Liam Shearer, Kaitlyn Cumberland and Jackson Howard are all being carried away to different music schools in the fall, after graduating from G.W. Graham secondary in Chilliwack. (Jessica Peters/ The Progress)

G.W. graduates travelling across Canada to study music

Three students chosen for notable music programs, with scholarships

Music may transport you, but a music education will really take you places.

Three graduates at G.W. Graham secondary have all earned themselves seats in notable music programs, with scholarships to help them succeed. And their plans illustrate that not all careers in music need to follow the same path.

Jackson Howard earned the one open chair for the Glenn Gould School of Music, an orchestral program with only 120 students at a time. He travelled to Toronto earlier this year, to audition on the trombone for the prestigious program.

“By far it was the most anxiety I’ve ever had,” he say, laughing with his classmates, Kaitlyn Cumberland and Liam Shearer.

Cumberland auditioned for the University of Victoria’s music education program with the oboe and English horn, while Shearer went for the music program at Grant MacEwen in Edmonton, where he will study the trumpet.

Cumberland remembers her exact thoughts during the audition.

“This is what the rest of my life is riding on,” she said to herself.

But these kids thrive on a bit of pressure, and all of them not only earned their place in their programs, but did so with scholarships.

For all three, music has threaded through their lives from a young age.

Howard started playing piano at age three, and started lessons at age five. But in Grade 9 he wanted to join the band at G.W. Graham, and had to choose an instrument.

“The trombone just felt like a natural fit,” he says, and over the years he’s leaned toward playing classical music.

The Glenn Gould School of Music clearly agrees. They’ve offered him a full-ride scholarship. In total, Howard was offered $350,000 worth of scholarships from various schools.

But the deciding factor for him wasn’t about money. It was about a connection. He’s had a lifetime of music teachers already, and when he got to practise with one of the Glenn Gould teachers he’ll have in the fall, he says they really worked well together.

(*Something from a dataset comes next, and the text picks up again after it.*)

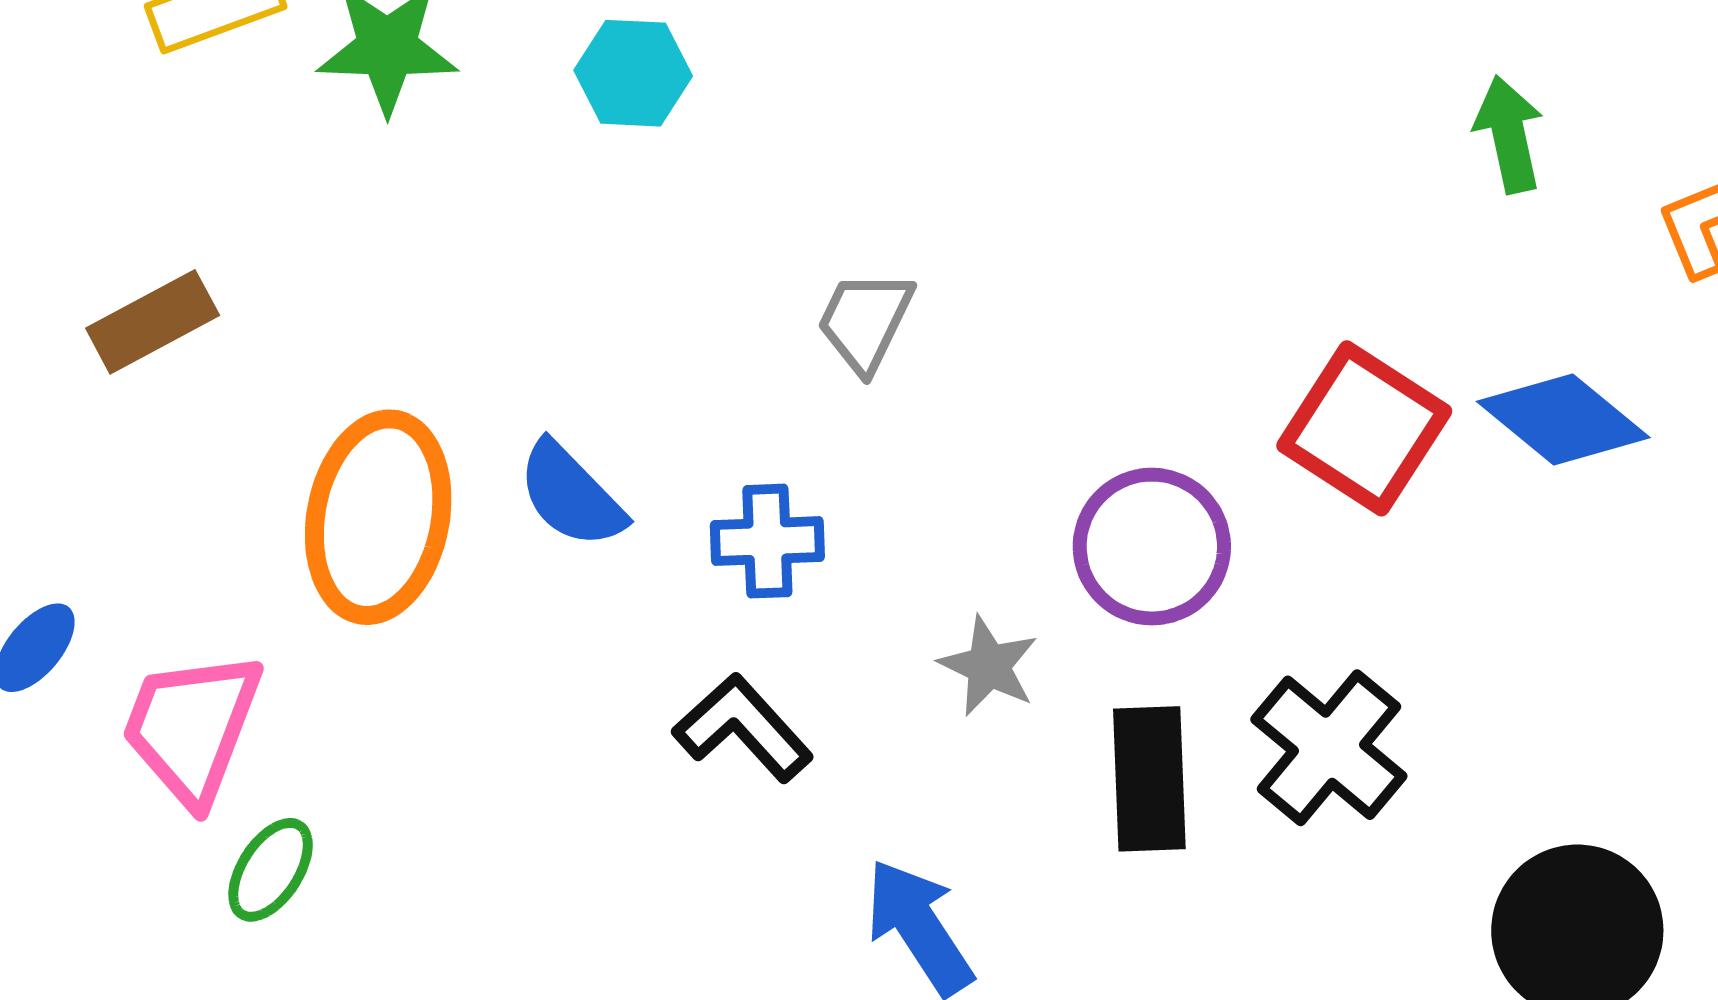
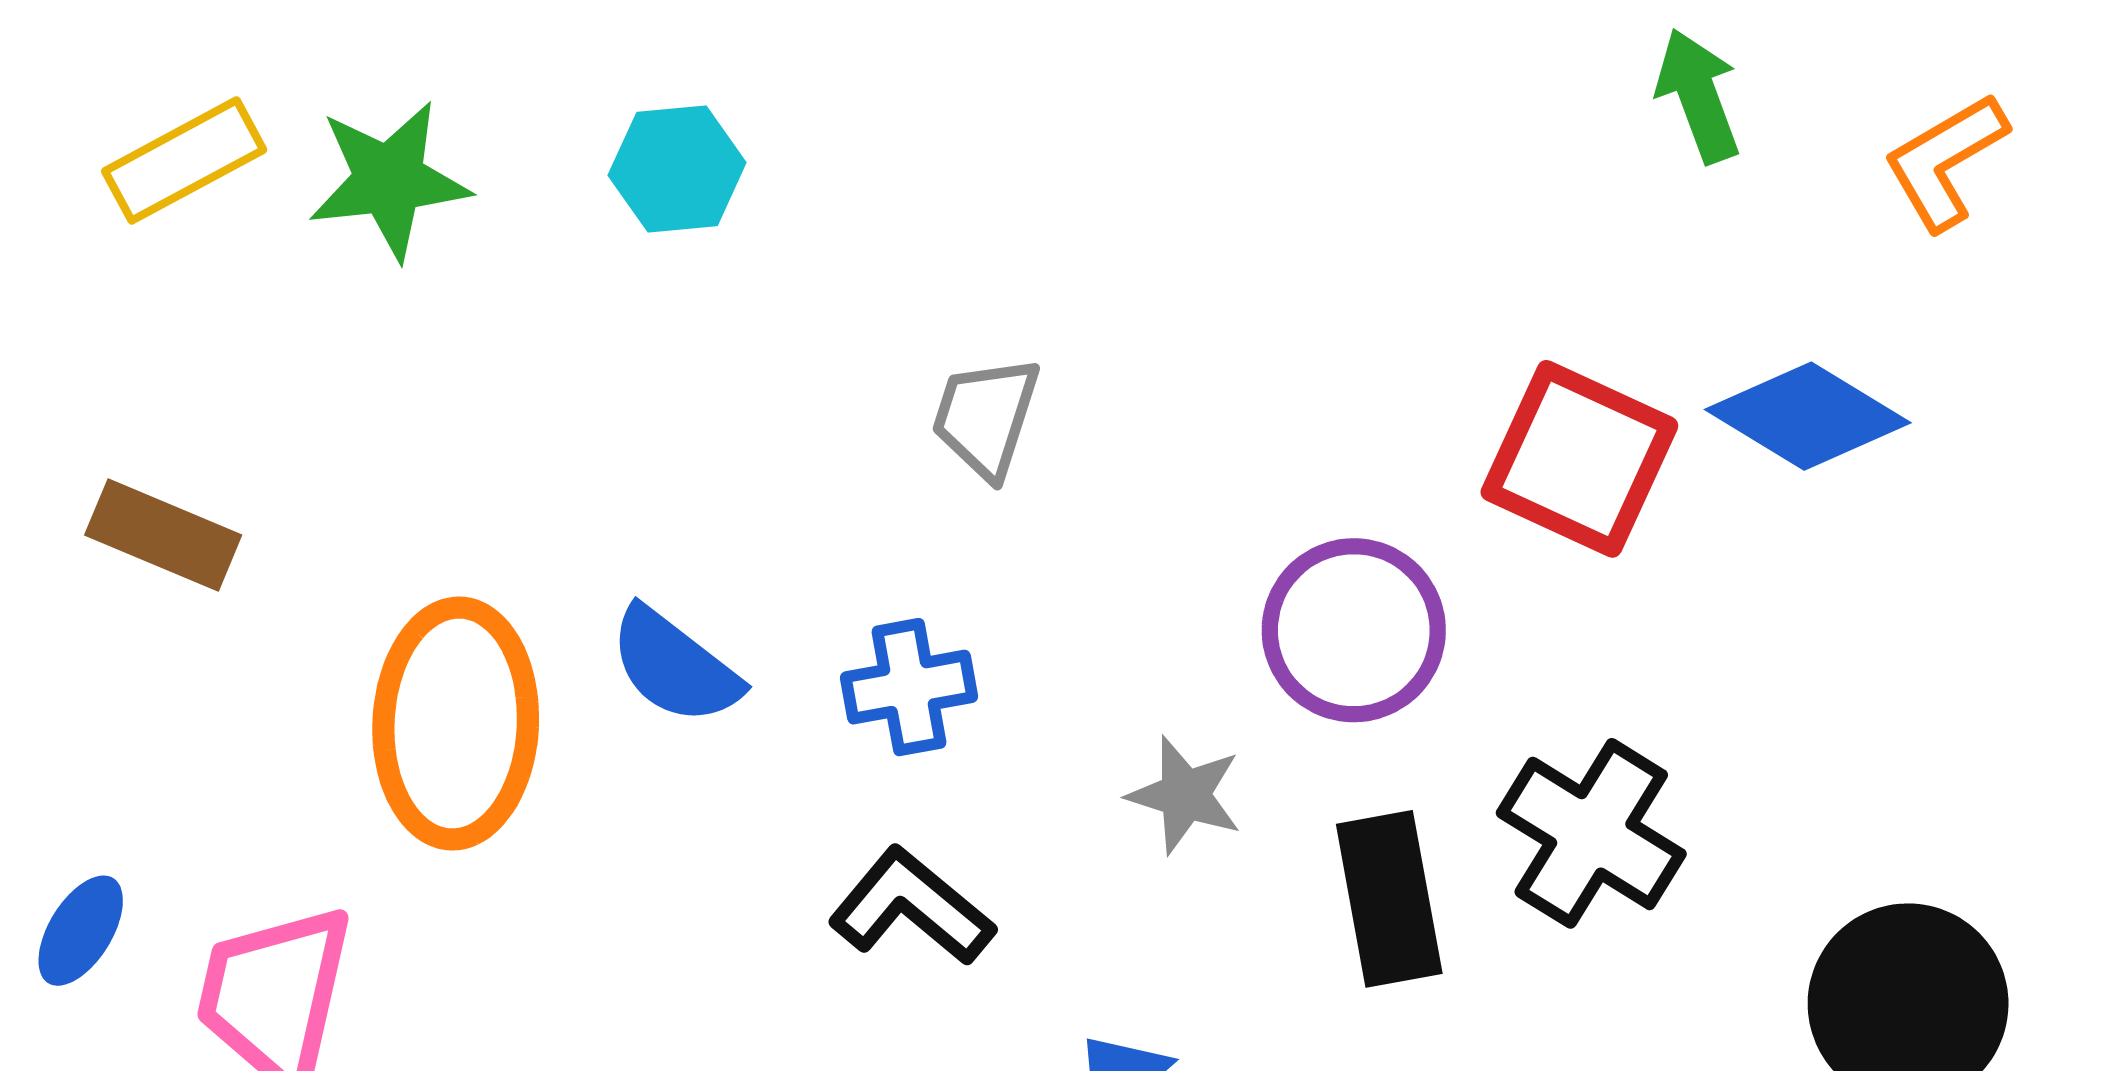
brown rectangle: (153, 322) -> (163, 535), turned 59

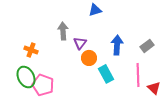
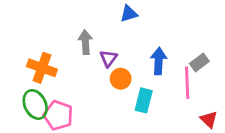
orange cross: (31, 50) -> (42, 68), size x1.5
cyan rectangle: (106, 74) -> (144, 100), turned 42
pink line: (138, 75) -> (187, 83), moved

“It was because of the teacher, the connection, it just fit,” he says. “It was a fantastic experience.”

For Shearer, the choice was between Capilano University and Grant MacEwen. In the end, he chose Edmonton for a change of location, and to be close to family there. He’s a multi-talented musician, taking on the drums at age 12 and the trombone “just for fun.”

But his instrument of choice is the trumpet, after he picked it up in Grade 7 when his older sister put it down.

“I guess I’m carrying on the family legacy,” he says, smiling.

For Cumberland, studying music is a passion, but performing is not her favourite part of it. She will dive into music education and imagines somewhere in her future she will be “behind the scenes” musically.

“I’ve always been interested in the business side of it,” she says. “I love the playing but I’m more a behind-the-scenes person.”

She started out on the clarinet, but bored of it quickly and was looking for a challenge.

She landed on the English horn, which she describes as “emotive in its timbre.”

“It’s a beautiful sounding instrument,” she says.

Music teacher Shane Monkman says it’s unusual to have three students who all go onto a musical post-secondary education in one class, and for them all to have scholarships is even more impressive. The extra work that goes into being accepted into a music program shows their dedication to their studies, he adds.

“These kids have worked hours outside of class to prepare audition material, study and travel for these auditions,” he says.